Have you ever felt like you were, what is a good word to use, maybe paused? In your spiritual journey with the Lord? I mean like you are walking along, or maybe running or crawling, whatever your spiritual journey is like, and then all of a sudden things quiet down and then you just feel like you are standing or sitting in one spot? I think a pause in your journey is good. Like you have time to rest in the presence of God, and just soak, and be still. But then after a while, you want to get going again. You want to take the next step in the journey and you want to get closer in your relationship with your Papa.
I think this is where I am in my faith. I am at a point in my faith where I feel like I have been crawling, running, walking, jogging, fighting, and resting. Now, I feel like I am rested and ready to take the next step in my spiritual walk with Father. I want to learn more about Him, I want to have more spiritual experiences. I want to strengthen my faith more, and have my cup be more filled with more of Him, to just indulge in new revelations and be used more for Him.
I think there comes a time in every relationship when you are really in love with a person that you want to find out more things about them. And you find out more things about them by spending time with them, going on different adventures, and experiencing new things with that person to find out more about who they are. The same goes for Jesus. The way we learn more about Him is spending more time with Him, to have different spiritual encounters with Him to find out more about His heart. I feel like with humans, when you really spend time with someone you eventually learn almost everything there is to know about that person. Like when you have lived with your parents for 20+ years you kinda get to know almost everything about them. Or if you have been married for 20+ years you also find out a lot about that person. But it's different with Jesus.

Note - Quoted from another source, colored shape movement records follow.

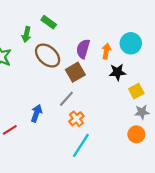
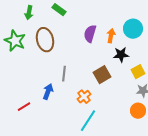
green arrow: (26, 34) -> (29, 13), moved
brown ellipse: (48, 56) -> (45, 40), moved, turned 35
brown square: (75, 72) -> (102, 75), moved
gray line: (66, 99) -> (64, 74), moved, turned -35

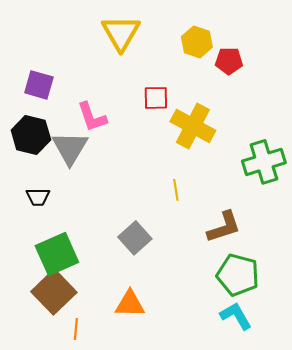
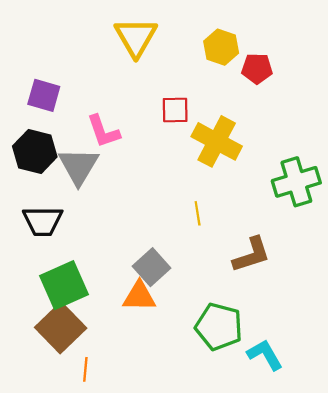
black trapezoid: (38, 197) -> (43, 221), size x1.5
green pentagon: (238, 275) -> (219, 327), moved
orange triangle: (130, 304) -> (139, 296), moved

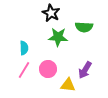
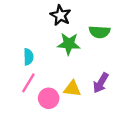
pink circle: (48, 69) -> (49, 98), moved
yellow triangle: (68, 85) -> (72, 89), moved

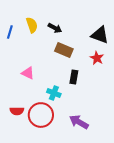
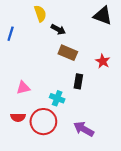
yellow semicircle: (32, 25) -> (40, 14), moved
black triangle: (100, 35) -> (103, 16), moved
pink triangle: (28, 73) -> (23, 88), moved, turned -40

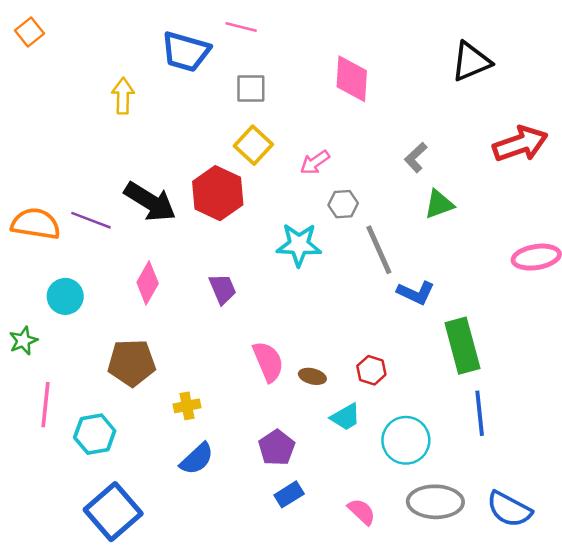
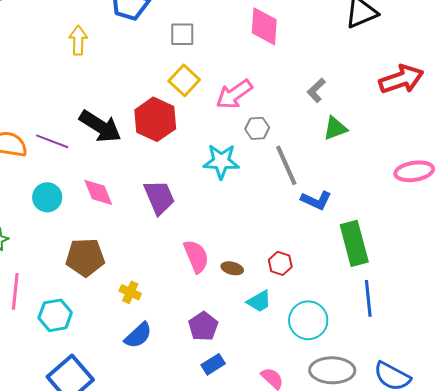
pink arrow: (315, 162) -> (234, 94), size x1.5
pink diamond: (148, 283) -> (98, 192), turned -52
purple trapezoid: (223, 289) -> (159, 197), size x1.4
cyan circle: (65, 296) -> (47, 197), moved
yellow cross: (187, 406) -> (130, 292), turned 35

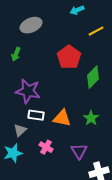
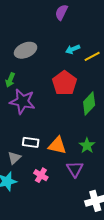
cyan arrow: (77, 10) -> (73, 49), moved
purple star: (28, 91) -> (22, 101), moved
purple triangle: (79, 151) -> (75, 169), moved

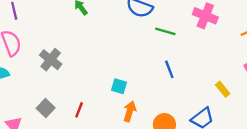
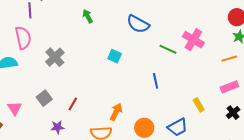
green line: (165, 31) -> (168, 49), moved
cyan square: (119, 86) -> (115, 56), moved

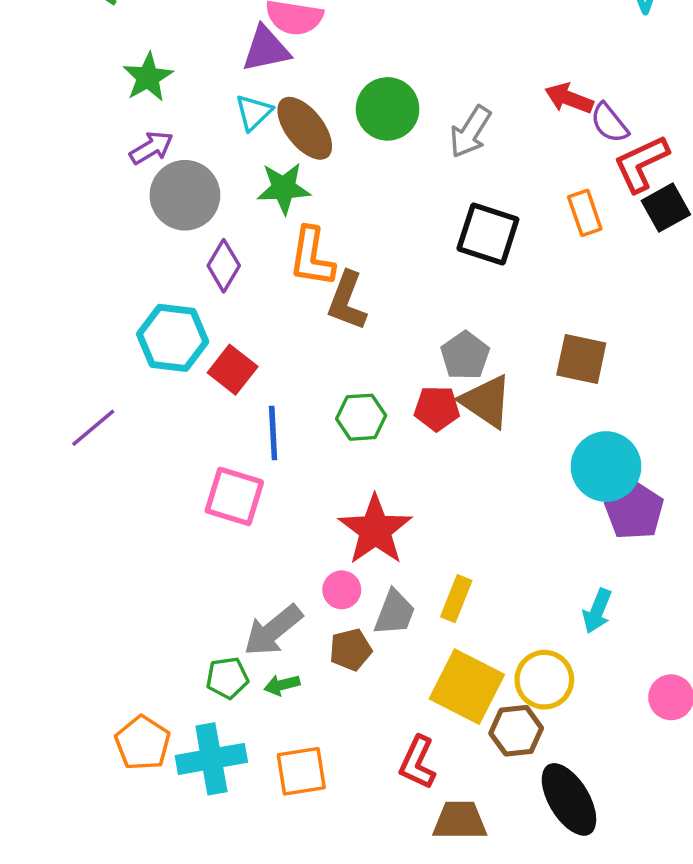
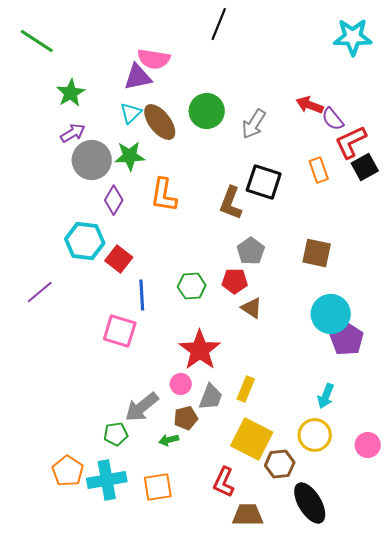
green star: (284, 188) -> (130, 156), moved
brown L-shape: (347, 301) -> (231, 203), moved
brown triangle: (486, 401) -> (252, 308), moved, size x0.7
yellow circle: (544, 680) -> (315, 435), moved
green arrow: (282, 685) -> (169, 440), moved

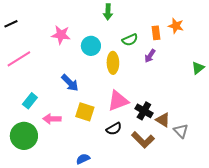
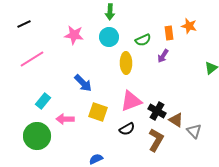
green arrow: (108, 12) -> (110, 12), moved
cyan circle: (91, 46) -> (109, 37), moved
brown L-shape: (143, 140) -> (156, 140), turned -105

First of all He is God. He is someone who no one will every be able to grasp fully or even come close to it. We constantly will be learning new things about Him. Things He loves, things He hates. Things that make Him smile and laugh, things that break His heart. The more you get to know Him the more He shows you who He is. The more He lets you into His heart. You will never have enough experiences with Him to fully know who He is, you will never have enough encounters with Him to understand His personality completely. But that's okay. Because the more there is to know about the person, the more we strive to find out. I mean if you know everything there is to know about someone, wouldn't you be stuck, or be in the "pause" mode in your relationship forever? I guess that's okay for most situations. I mean I guess I would want to know all there is about my mom, or about my future husband, or about my future children. But I think to know that there is more to God than we will ever understand or comprehend or fathom, it just makes the relationship I have with Him all the more thrilling and exciting.
I never want to stop pursuing Him. Sure sometimes in our journey together I get super tired and cranky and frustrated and I need to plop down on the ground and just breathe. I just need Jesus to help me be still in His arms so I can catch my breath and just take Him in at that moment. But other times when I'm done resting, I want to keep going. I want to get closer to His heart and find out more about my Savior.
I want to find out what He thinks about when He sees me, I want to know what He feels when He sees His child crying or laughing, I want to know what He dreams about for His children. I want to know if my jokes make Him laugh, or if my questions make Him shake His head in annoyance or wonderment. I want to know if I make Him happy. If what I am doing with my life is what He wants me to do. If I am being obedient to His will. If I am being prepared to accomplish His will in my life.
The only way I will ever know these things is if I keep moving and keep getting closer to Him.
I not only want to keep moving on this journey to get closer to Jesus because of the many questions I have. I want to keep moving because when you really love someone, you feel like you can never have enough of them. Like you just constantly need more of that person. More of their time, more of their love, more of their presence. You just want to constantly feel them near you, and you want to constantly hear their voice. We crave this from humans, so how much more should we crave this from God? I crave it so much. I just want more of Jesus, I feel like I don't have enough.
My uncle once told me, that when you feel empty in your spiritual walk sometimes, like you are losing touch of Jesus when moments before you were so full of Him, it's not because you have done anything wrong, it's because your vessel is expanding. As your vessel expands it requires more of God to fill you up, more of Him to satisfy your soul. I pray that our vessels may be constantly expanding so that we may need more and more of Him. That we may never be satisfied with how much Jesus we have. Because, the more we seek God, the more He pours Himself unto us.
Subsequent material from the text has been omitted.